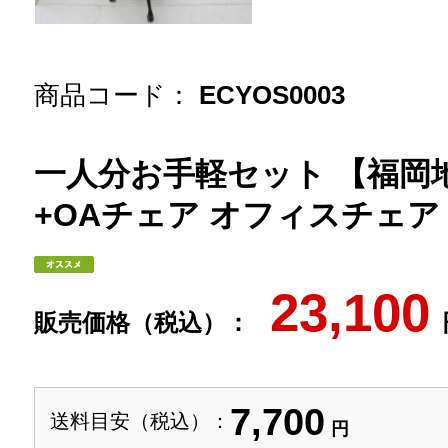
商品コード：
ECYOS0003
一人分お手軽セット 【福岡
+OAチェア オフィスチェア
23,100
販売価格（税込）：
7,700
送料目安（税込）：
円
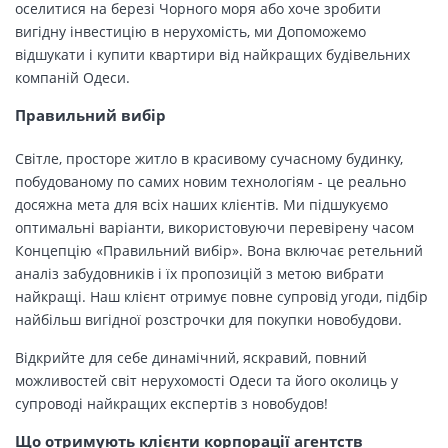
оселитися на березі Чорного моря або хоче зробити
вигідну інвестицію в нерухомість, ми Допоможемо
відшукати і купити квартири від найкращих будівельних
компаній Одеси.
Правильний вибір
Світле, просторе житло в красивому сучасному будинку,
побудованому по самих новим технологіям - це реально
досяжна мета для всіх наших клієнтів. Ми підшукуємо
оптимальні варіанти, використовуючи перевірену часом
Концепцію «Правильний вибір». Вона включає ретельний
аналіз забудовників і їх пропозицій з метою вибрати
найкращі. Наш клієнт отримує повне супровід угоди, підбір
найбільш вигідної розстрочки для покупки новобудови.
Відкрийте для себе динамічний, яскравий, повний
можливостей світ нерухомості Одеси та його околиць у
супроводі найкращих експертів з новобудов!
Що отримують клієнти корпорації агентств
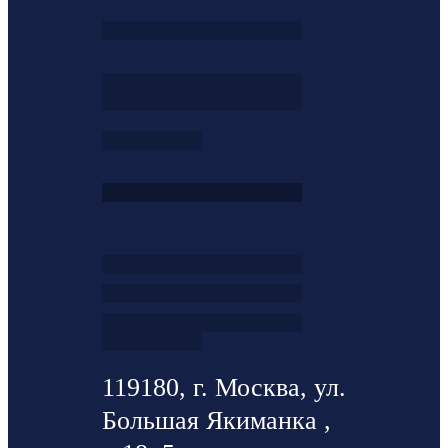
119180, г. Москва, ул.
Большая Якиманка ,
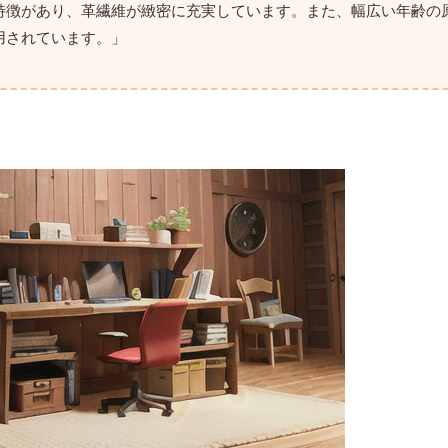
特徴があり、革繊維が緻密に充実しています。また、幅広い年齢の
用されています。」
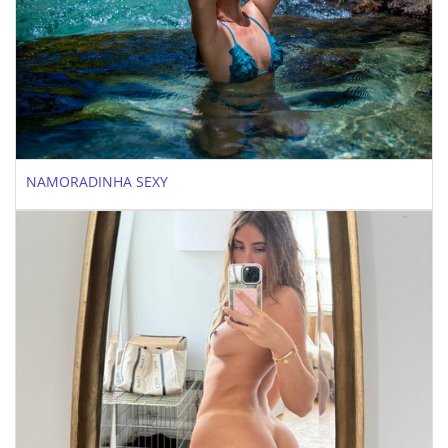
NAMORADINHA SEXY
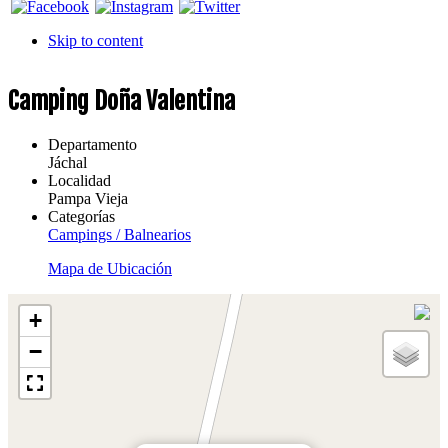
Skip to content
Camping Doña Valentina
Departamento
Jáchal
Localidad
Pampa Vieja
Categorías
Campings / Balnearios
Mapa de Ubicación
+
−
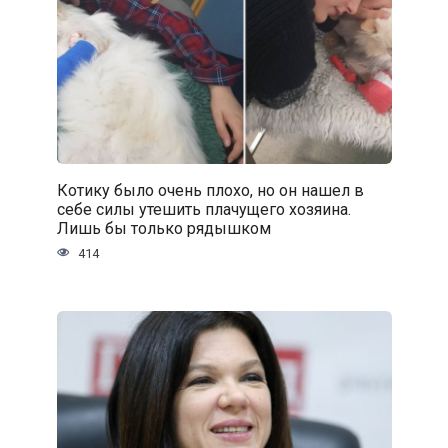
Котику было очень плохо, но он нашел в
себе силы утешить плачущего хозяина.
Лишь бы только рядышком
414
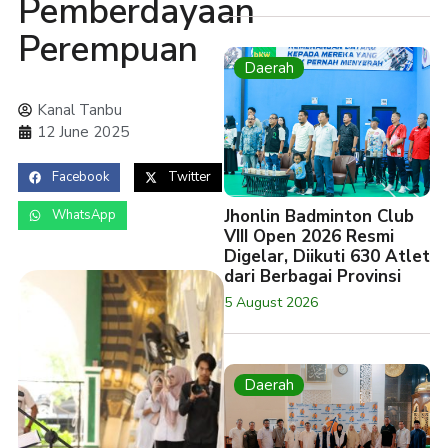
Pemberdayaan
Perempuan
Daerah
Kanal Tanbu
12 June 2025
Facebook
Twitter
Jhonlin Badminton Club
WhatsApp
VIII Open 2026 Resmi
Digelar, Diikuti 630 Atlet
dari Berbagai Provinsi
5 August 2026
Daerah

**WHAT THE TASK ASKS**
Each record is to be restated word for word; no picture goes in.

**WRITTEN ANSWER**
商品コード：
ECYOS0003
一人分お手軽セット 【福岡
+OAチェア オフィスチェア
23,100
販売価格（税込）：
7,700
送料目安（税込）：
円
оселитися на березі Чорного моря або хоче зробити
вигідну інвестицію в нерухомість, ми Допоможемо
відшукати і купити квартири від найкращих будівельних
компаній Одеси.
Правильний вибір
Світле, просторе житло в красивому сучасному будинку,
побудованому по самих новим технологіям - це реально
досяжна мета для всіх наших клієнтів. Ми підшукуємо
оптимальні варіанти, використовуючи перевірену часом
Концепцію «Правильний вибір». Вона включає ретельний
аналіз забудовників і їх пропозицій з метою вибрати
найкращі. Наш клієнт отримує повне супровід угоди, підбір
найбільш вигідної розстрочки для покупки новобудови.
Відкрийте для себе динамічний, яскравий, повний
можливостей світ нерухомості Одеси та його околиць у
супроводі найкращих експертів з новобудов!
Що отримують клієнти корпорації агентств
119180, г. Москва, ул.
Большая Якиманка ,
特徴があり、革繊維が緻密に充実しています。また、幅広い年齢の
用されています。」
NAMORADINHA SEXY
Skip to content
Camping Doña Valentina
Departamento
Jáchal
Localidad
Pampa Vieja
Categorías
Campings / Balnearios
Mapa de Ubicación
+
−
Котику было очень плохо, но он нашел в
себе силы утешить плачущего хозяина.
Лишь бы только рядышком
414
Pemberdayaan
Perempuan
Daerah
Kanal Tanbu
12 June 2025
Facebook
Twitter
Jhonlin Badminton Club
WhatsApp
VIII Open 2026 Resmi
Digelar, Diikuti 630 Atlet
dari Berbagai Provinsi
5 August 2026
Daerah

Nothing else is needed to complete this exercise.